Wednesday, June 4, 2008

Impressions: McKinley School

The first thing I noticed about the second school I visited in Newark, McKinley School, was how difficult it was to get into the place.  After parking in a lot behind the school, I tried nearly every door in the rear of the school, only to find them all locked (one was wide open, but it led into some boiler room that I was not about to venture through).  So, I walked back to 7th Ave and traveled up a block or so to the front of the school on Colonnade, and here something happened that left me both surprised and impressed.  I walked up a set of steps to the first set of doors I saw, tried them, and found that they, too, were locked.  But then, my luck changed.  A student was walking down the hallway on the inside, and I motioned to him to come to the door.  He did, opened it, and then told me that he couldn't let me in this door, but if I went to another set of doors farther along the front facade, I should find one open; if not, he would come down and let me in.  

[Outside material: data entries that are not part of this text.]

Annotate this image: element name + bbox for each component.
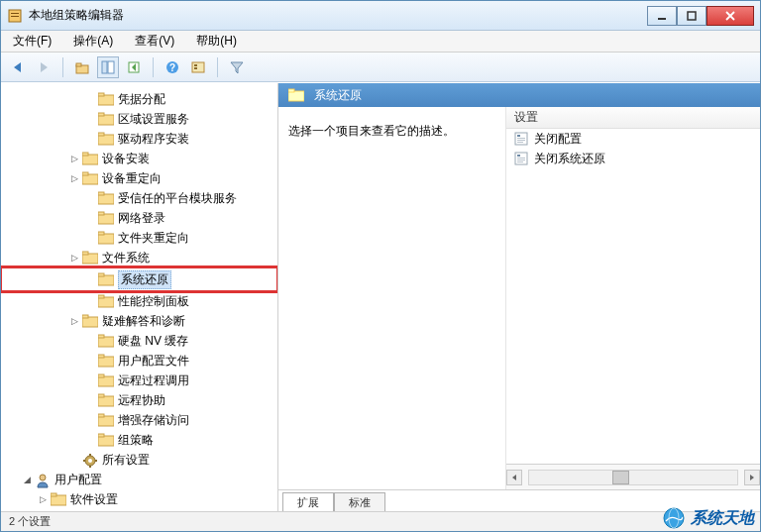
svg-rect-46 — [98, 374, 104, 377]
tree-item[interactable]: ▷增强存储访问 — [1, 410, 277, 430]
tree-item-label: 用户配置文件 — [118, 353, 189, 370]
tree-item[interactable]: ▷性能控制面板 — [1, 291, 277, 311]
app-icon — [7, 8, 23, 24]
folder-icon — [98, 294, 114, 308]
tree-item[interactable]: ▷区域设置服务 — [1, 109, 277, 129]
tree-item[interactable]: ▷硬盘 NV 缓存 — [1, 331, 277, 351]
tree-item-label: 远程协助 — [118, 392, 165, 409]
setting-item[interactable]: 关闭系统还原 — [506, 149, 760, 168]
window-title: 本地组策略编辑器 — [29, 7, 647, 24]
tab-extended[interactable]: 扩展 — [282, 492, 334, 511]
column-header-setting[interactable]: 设置 — [506, 107, 760, 129]
tree-item[interactable]: ▷受信任的平台模块服务 — [1, 188, 277, 208]
tree-toggle-icon[interactable]: ▷ — [68, 315, 80, 327]
setting-icon — [514, 152, 528, 165]
svg-rect-9 — [102, 61, 107, 73]
tree-item[interactable]: ▷文件夹重定向 — [1, 228, 277, 248]
scroll-track[interactable] — [528, 470, 738, 485]
folder-icon — [98, 433, 114, 447]
svg-rect-67 — [517, 140, 525, 141]
status-text: 2 个设置 — [9, 514, 51, 529]
svg-point-54 — [88, 459, 92, 463]
tree-item[interactable]: ▷远程过程调用 — [1, 371, 277, 390]
back-button[interactable] — [7, 56, 29, 78]
svg-rect-3 — [658, 18, 666, 20]
close-button[interactable] — [707, 6, 754, 26]
svg-rect-73 — [517, 161, 523, 162]
folder-icon — [82, 171, 98, 185]
settings-list-panel: 设置 关闭配置关闭系统还原 — [506, 107, 760, 489]
tree-toggle-icon[interactable]: ◢ — [21, 474, 33, 485]
tree-item[interactable]: ▷用户配置文件 — [1, 351, 277, 371]
tree-item[interactable]: ▷软件设置 — [1, 489, 277, 509]
menu-help[interactable]: 帮助(H) — [190, 31, 243, 52]
tree-item[interactable]: ▷组策略 — [1, 430, 277, 450]
svg-point-59 — [40, 475, 46, 480]
tree-item[interactable]: ▷系统还原 — [1, 267, 277, 291]
forward-button[interactable] — [33, 56, 54, 78]
tree-item[interactable]: ▷设备重定向 — [1, 168, 277, 188]
maximize-button[interactable] — [677, 6, 707, 26]
tree-item[interactable]: ▷所有设置 — [1, 450, 277, 470]
tree-item[interactable]: ◢用户配置 — [1, 470, 277, 489]
svg-rect-44 — [98, 355, 104, 358]
watermark: 系统天地 — [663, 507, 754, 529]
description-panel: 选择一个项目来查看它的描述。 — [278, 107, 506, 489]
scroll-left-button[interactable] — [506, 470, 522, 485]
list-spacer — [506, 168, 760, 464]
show-tree-button[interactable] — [97, 56, 119, 78]
tree-item[interactable]: ▷设备安装 — [1, 149, 277, 168]
setting-label: 关闭系统还原 — [534, 151, 605, 167]
tree-item-label: 远程过程调用 — [118, 372, 189, 389]
svg-rect-26 — [82, 172, 88, 175]
folder-icon — [98, 231, 114, 245]
tree-toggle-icon[interactable]: ▷ — [68, 252, 80, 264]
tree-pane[interactable]: ▷凭据分配▷区域设置服务▷驱动程序安装▷设备安装▷设备重定向▷受信任的平台模块服… — [1, 83, 278, 511]
folder-icon — [98, 132, 114, 146]
tree-item[interactable]: ▷网络登录 — [1, 208, 277, 228]
properties-button[interactable] — [187, 56, 209, 78]
svg-rect-70 — [517, 155, 520, 157]
tree-item-label: 文件系统 — [102, 250, 150, 266]
watermark-text: 系统天地 — [691, 508, 754, 529]
horizontal-scrollbar[interactable] — [506, 464, 760, 489]
tree-item[interactable]: ▷凭据分配 — [1, 89, 277, 109]
menu-view[interactable]: 查看(V) — [129, 31, 180, 52]
tab-standard[interactable]: 标准 — [334, 492, 385, 511]
folder-icon — [98, 112, 114, 126]
help-button[interactable]: ? — [162, 56, 183, 78]
scroll-right-button[interactable] — [744, 470, 760, 485]
tree-toggle-icon[interactable]: ▷ — [68, 153, 80, 164]
folder-icon — [51, 492, 66, 506]
svg-rect-20 — [98, 113, 104, 116]
tree-item-label: 凭据分配 — [118, 91, 165, 108]
folder-icon — [82, 251, 98, 265]
svg-rect-10 — [108, 61, 114, 73]
setting-item[interactable]: 关闭配置 — [506, 129, 760, 149]
menu-action[interactable]: 操作(A) — [67, 31, 119, 52]
tree-toggle-icon[interactable]: ▷ — [68, 172, 80, 184]
svg-rect-22 — [98, 133, 104, 136]
svg-rect-36 — [98, 273, 104, 276]
svg-rect-14 — [192, 62, 204, 72]
minimize-button[interactable] — [647, 6, 677, 26]
svg-rect-16 — [194, 67, 197, 69]
globe-icon — [663, 507, 685, 529]
tree-item-label: 组策略 — [118, 432, 154, 449]
scroll-thumb[interactable] — [612, 471, 629, 484]
tree-toggle-icon[interactable]: ▷ — [37, 493, 49, 505]
tree-item[interactable]: ▷驱动程序安装 — [1, 129, 277, 149]
tree-item[interactable]: ▷文件系统 — [1, 248, 277, 267]
svg-rect-28 — [98, 192, 104, 195]
svg-rect-8 — [76, 63, 81, 66]
filter-button[interactable] — [226, 56, 248, 78]
tree-item-label: 设备安装 — [102, 151, 150, 167]
svg-rect-24 — [82, 153, 88, 156]
menu-file[interactable]: 文件(F) — [7, 31, 57, 52]
tree-item[interactable]: ▷疑难解答和诊断 — [1, 311, 277, 331]
folder-icon — [98, 373, 114, 387]
export-button[interactable] — [123, 56, 145, 78]
up-button[interactable] — [71, 56, 93, 78]
tree-item[interactable]: ▷远程协助 — [1, 390, 277, 410]
statusbar: 2 个设置 — [1, 511, 760, 531]
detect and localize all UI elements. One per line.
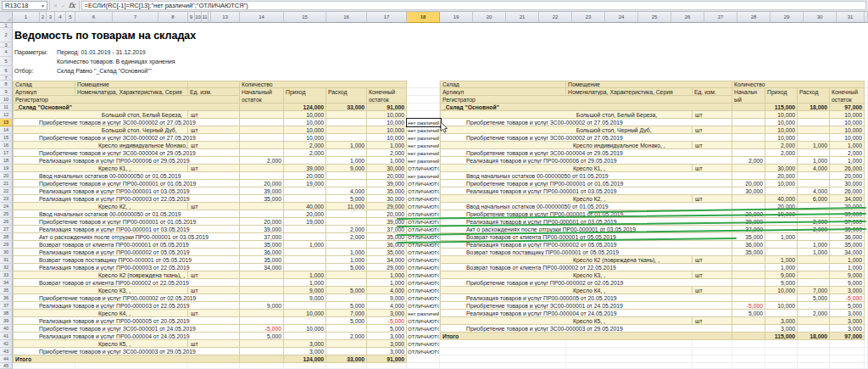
qty-cell[interactable]: 2,000 [367,149,407,157]
qty-cell[interactable]: 20,000 [367,172,407,180]
column-header-19[interactable]: 19 [440,12,473,23]
empty-cell[interactable] [830,363,865,369]
row-header-9[interactable]: 9 [0,88,13,96]
header-cell[interactable]: Регистратор [440,96,732,103]
qty-cell[interactable]: 1,000 [798,249,830,256]
qty-cell[interactable]: 97,000 [830,103,865,111]
qty-cell[interactable] [240,355,284,363]
qty-cell[interactable] [732,294,765,302]
header-cell[interactable]: Приход [765,88,798,96]
column-header-27[interactable]: 27 [704,12,737,23]
row-header-40[interactable]: 40 [0,325,13,333]
column-header-16[interactable]: 16 [326,12,367,23]
qty-cell[interactable] [732,119,765,126]
qty-cell[interactable]: 115,000 [765,103,798,111]
qty-cell[interactable]: 10,000 [367,134,407,142]
comparison-cell[interactable]: нет различий [407,157,440,165]
comparison-cell[interactable]: ОТЛИЧАЮТСЯ [407,195,440,203]
empty-cell[interactable] [865,279,868,287]
qty-cell[interactable]: 3,000 [367,333,407,340]
qty-cell[interactable]: 10,000 [765,287,798,294]
empty-cell[interactable] [765,348,798,355]
registrator-cell[interactable]: Приобретение товаров и услуг ПР00-000002… [13,294,240,302]
nomenclature-cell[interactable]: Кресло К1, , [13,165,188,172]
qty-cell[interactable]: 1,000 [326,256,367,264]
qty-cell[interactable] [732,333,765,340]
header-cell[interactable]: Склад [440,81,566,88]
header-cell[interactable]: Ед. изм. [188,88,240,96]
header-cell[interactable]: Конечный [367,88,407,96]
header-cell[interactable] [326,96,367,103]
qty-cell[interactable] [326,180,367,187]
header-cell[interactable]: Расход [326,88,367,96]
qty-cell[interactable] [240,172,284,180]
empty-cell[interactable] [693,340,732,348]
qty-cell[interactable]: 10,000 [284,325,326,333]
qty-cell[interactable] [732,165,765,172]
column-header-5[interactable]: 5 [66,12,75,23]
qty-cell[interactable]: 26,000 [830,165,865,172]
header-cell[interactable]: Номенклатура, Характеристика, Серия [75,88,188,96]
empty-cell[interactable] [566,340,693,348]
nomenclature-cell[interactable]: _Большой стол, Черный Дуб, [440,126,693,134]
qty-cell[interactable]: 30,000 [367,195,407,203]
qty-cell[interactable]: 10,000 [830,126,865,134]
column-header-22[interactable]: 22 [539,12,572,23]
qty-cell[interactable]: 20,000 [765,203,798,210]
qty-cell[interactable]: 10,000 [765,111,798,119]
comparison-cell[interactable]: ОТЛИЧАЮТСЯ [407,226,440,233]
qty-cell[interactable]: 9,000 [284,287,326,294]
qty-cell[interactable]: 9,000 [284,294,326,302]
row-header-21[interactable]: 21 [0,180,13,187]
qty-cell[interactable] [326,134,367,142]
column-header-30[interactable]: 30 [804,12,837,23]
qty-cell[interactable]: 10,000 [284,119,326,126]
empty-cell[interactable] [765,363,798,369]
qty-cell[interactable]: 1,000 [367,279,407,287]
registrator-cell[interactable]: Реализация товаров и услуг ПР00-000002 о… [440,241,732,249]
empty-cell[interactable] [440,340,566,348]
registrator-cell[interactable]: Реализация товаров и услуг ПР00-000003 о… [13,302,240,310]
qty-cell[interactable] [326,241,367,249]
empty-cell[interactable] [440,355,566,363]
qty-cell[interactable]: 19,000 [284,218,326,226]
unit-cell[interactable]: шт [188,271,240,279]
qty-cell[interactable]: 3,000 [367,348,407,355]
registrator-cell[interactable]: Реализация товаров и услуг ПР00-000006 о… [13,157,240,165]
qty-cell[interactable]: 35,000 [367,249,407,256]
qty-cell[interactable]: 36,000 [830,233,865,241]
qty-cell[interactable]: 1,000 [830,142,865,149]
qty-cell[interactable]: 115,000 [765,333,798,340]
header-cell[interactable] [798,96,830,103]
qty-cell[interactable]: 11,000 [326,203,367,210]
qty-cell[interactable]: 9,000 [830,271,865,279]
cancel-icon[interactable]: ✕ [53,2,58,10]
row-header-27[interactable]: 27 [0,226,13,233]
qty-cell[interactable]: 18,000 [798,333,830,340]
qty-cell[interactable] [765,310,798,317]
qty-cell[interactable]: 2,000 [765,149,798,157]
qty-cell[interactable]: 2,000 [798,226,830,233]
qty-cell[interactable] [732,271,765,279]
nomenclature-cell[interactable]: Кресло индивидуальное Монако, , [440,142,693,149]
header-cell[interactable]: Начальный [240,88,284,96]
empty-cell[interactable] [732,348,765,355]
column-header-10[interactable]: 10 [195,12,202,23]
qty-cell[interactable] [240,294,284,302]
qty-cell[interactable] [240,142,284,149]
qty-cell[interactable]: 3,000 [830,317,865,325]
comparison-cell[interactable]: ОТЛИЧАЮТСЯ [407,233,440,241]
registrator-cell[interactable]: Возврат товаров от клиента ПР00-000002 о… [440,264,732,271]
empty-cell[interactable] [865,81,868,88]
row-header-28[interactable]: 28 [0,233,13,241]
total-label-cell[interactable]: Итого [440,333,732,340]
comparison-cell[interactable]: ОТЛИЧАЮТСЯ [407,210,440,218]
qty-cell[interactable] [240,210,284,218]
nomenclature-cell[interactable]: _Большой стол, Белый Береза, [13,111,188,119]
empty-cell[interactable] [693,348,732,355]
empty-cell[interactable] [765,340,798,348]
registrator-cell[interactable]: Ввод начальных остатков 00-00000050 от 0… [13,172,240,180]
registrator-cell[interactable]: Приобретение товаров и услуг ПР00-000001… [13,218,240,226]
header-cell[interactable] [188,81,240,88]
qty-cell[interactable] [765,157,798,165]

My impression of urban students had, unfortunately, been largely formed by movies such as Lean on Me in which students are depicted as having little or no regard for their school, as willing to let any drug dealer or thug into the premises.  This single act by the young man from McKinley went a long way towards reversing my beliefs about urban youths yesterday.  Here I was, not dressed like a thug or drug dealer, but still being refused improper entry, as I should have been.  Of course, I don't know whether the student wouldn't let me in because of some pride he felt for his surroundings or simply because if he got caught doing so, the punishment would have been severe.  I can't know his reasonings, and I don't want to romanticize his actions.  But, regardless of what spurned him on, I think it was impressive that there is a rule in place about letting people into the building and the student followed that rule.  This small act left a large impression on me that ran counter to the talk of lack of control and chaos that so often surrounds urban schools.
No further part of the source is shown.